MABTON - Mabton Junior/Senior High School's attendance policy has just gotten a whole lot more strict, Principal Jay Tyus informed the Mabton School Board at its regular meeting this past Monday night.
Tyus reviewed some significant changes to the student handbook and chief among them was the significant change in attendance policy.
In the past, students who missed more than 15 days of school per semester lost credits. Tyus said once many students reached this point, they simply stopped coming.
Another point of contention for Tyus was the fact that of the sophomores that took the WASL, those who scored the lowest missed approximately 40 days of school.
Now, students who miss any more than five days of school have to make it up during Friday afternoon school or Saturday school, regardless of the reason for being absent.
"That's any type of absence that's not school related," Tyus told the school board.
School board member Jeanette Williams asked if it mattered whether or not the parents pulled the students from school. Tyus said no, it had to be made up by the end of the tri-mester.
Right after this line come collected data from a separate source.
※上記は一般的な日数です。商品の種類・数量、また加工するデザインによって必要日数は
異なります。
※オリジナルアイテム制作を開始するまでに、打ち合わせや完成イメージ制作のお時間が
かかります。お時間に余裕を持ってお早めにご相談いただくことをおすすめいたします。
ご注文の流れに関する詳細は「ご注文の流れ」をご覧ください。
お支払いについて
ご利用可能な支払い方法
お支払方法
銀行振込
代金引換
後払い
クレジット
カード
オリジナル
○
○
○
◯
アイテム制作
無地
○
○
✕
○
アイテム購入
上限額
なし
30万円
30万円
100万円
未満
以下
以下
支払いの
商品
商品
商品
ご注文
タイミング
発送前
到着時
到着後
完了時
She then asked about students who know they will be gone asking for homework to study in advance. Tyus said the student still has to make it up. Williams said she thought this sounded more like a student just "putting in their time" and that it sounded like more of a punishment.
Superintendent Sandra Pasiero-Davis said, "(A student) has missed information that (they need). It's not about (the student) being punished, you're being given an opportunity."
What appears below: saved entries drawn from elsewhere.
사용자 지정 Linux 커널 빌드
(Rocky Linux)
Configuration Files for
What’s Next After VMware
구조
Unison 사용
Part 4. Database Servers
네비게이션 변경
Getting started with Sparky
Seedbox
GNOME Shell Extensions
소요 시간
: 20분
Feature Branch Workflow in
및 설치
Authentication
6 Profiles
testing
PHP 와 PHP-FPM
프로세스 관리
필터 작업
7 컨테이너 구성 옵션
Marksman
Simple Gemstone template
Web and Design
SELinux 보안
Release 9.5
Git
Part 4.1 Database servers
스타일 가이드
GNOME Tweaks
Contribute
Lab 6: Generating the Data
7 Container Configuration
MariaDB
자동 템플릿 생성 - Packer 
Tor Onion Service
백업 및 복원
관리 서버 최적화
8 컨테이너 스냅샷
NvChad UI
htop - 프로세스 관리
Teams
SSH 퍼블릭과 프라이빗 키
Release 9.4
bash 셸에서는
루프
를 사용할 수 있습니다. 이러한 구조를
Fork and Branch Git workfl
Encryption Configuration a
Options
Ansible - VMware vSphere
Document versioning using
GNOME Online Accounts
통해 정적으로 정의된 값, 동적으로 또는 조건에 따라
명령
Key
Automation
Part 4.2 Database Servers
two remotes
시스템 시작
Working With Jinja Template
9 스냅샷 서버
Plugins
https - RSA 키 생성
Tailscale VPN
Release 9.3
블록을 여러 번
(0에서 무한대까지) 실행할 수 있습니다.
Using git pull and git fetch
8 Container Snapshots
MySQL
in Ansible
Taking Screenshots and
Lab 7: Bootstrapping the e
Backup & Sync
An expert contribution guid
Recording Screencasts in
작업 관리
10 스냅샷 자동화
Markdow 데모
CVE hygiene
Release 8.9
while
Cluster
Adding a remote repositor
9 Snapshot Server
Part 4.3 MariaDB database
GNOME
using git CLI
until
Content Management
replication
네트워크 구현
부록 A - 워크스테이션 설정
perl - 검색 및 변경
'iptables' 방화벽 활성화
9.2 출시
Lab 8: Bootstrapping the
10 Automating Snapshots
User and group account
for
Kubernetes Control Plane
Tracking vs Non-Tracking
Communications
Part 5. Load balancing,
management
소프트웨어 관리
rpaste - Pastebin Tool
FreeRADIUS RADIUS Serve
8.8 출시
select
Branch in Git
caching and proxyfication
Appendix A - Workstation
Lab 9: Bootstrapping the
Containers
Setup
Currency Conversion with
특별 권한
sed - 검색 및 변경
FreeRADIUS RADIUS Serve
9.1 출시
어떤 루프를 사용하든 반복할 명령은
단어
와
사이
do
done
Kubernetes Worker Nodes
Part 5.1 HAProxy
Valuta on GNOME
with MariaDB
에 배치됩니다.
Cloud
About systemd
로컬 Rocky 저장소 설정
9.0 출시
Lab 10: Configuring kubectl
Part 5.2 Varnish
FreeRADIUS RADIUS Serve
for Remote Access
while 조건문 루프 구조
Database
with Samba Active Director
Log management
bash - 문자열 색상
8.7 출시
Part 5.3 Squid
Pasiero-Davis also said that when a student asks for work in advance for future absences, then that's equivalent to saying a student can be given a textbook and not need a teacher. She emphasized that when a student misses classroom instruction, that student is missing a "context deeper and wider than just a textbook."
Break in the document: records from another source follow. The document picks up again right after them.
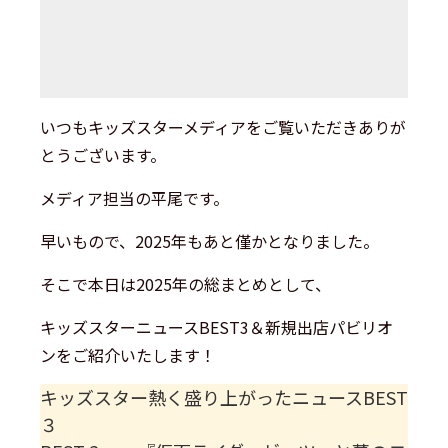
いつもキッズスターメディアをご覧いただきありが
とうございます。
メディア担当の平尾です。
早いもので、2025年もあと僅かとなりました。
そこで本日は2025年の総まとめとして、
キッズスターニュースBEST3＆新規出店パビリオ
ンをご紹介いたします！
キッズスター熱く盛り上がったニュースBEST
３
Pasiero-Davis encouraged the board to try it out and review the evidence. "Let's see evidence of how it's truly working or how it's truly not."
Also under the policy, students cannot bank hours ahead of time.
There is also a push this year for proper attire. Tyus told the school board that for the first 30 days of school, student apparel will be reviewed to ensure it's appropriate.
"(This is) a place of learning, not a fashion show," said Tyus.
Tyus said one concern expressed last year during dress code review was regarding apparel that could be viewed as gang related. This is an effort to ensure gang-related apparel, or other inappropriate garb that doesn't reflect modesty, isn't worn.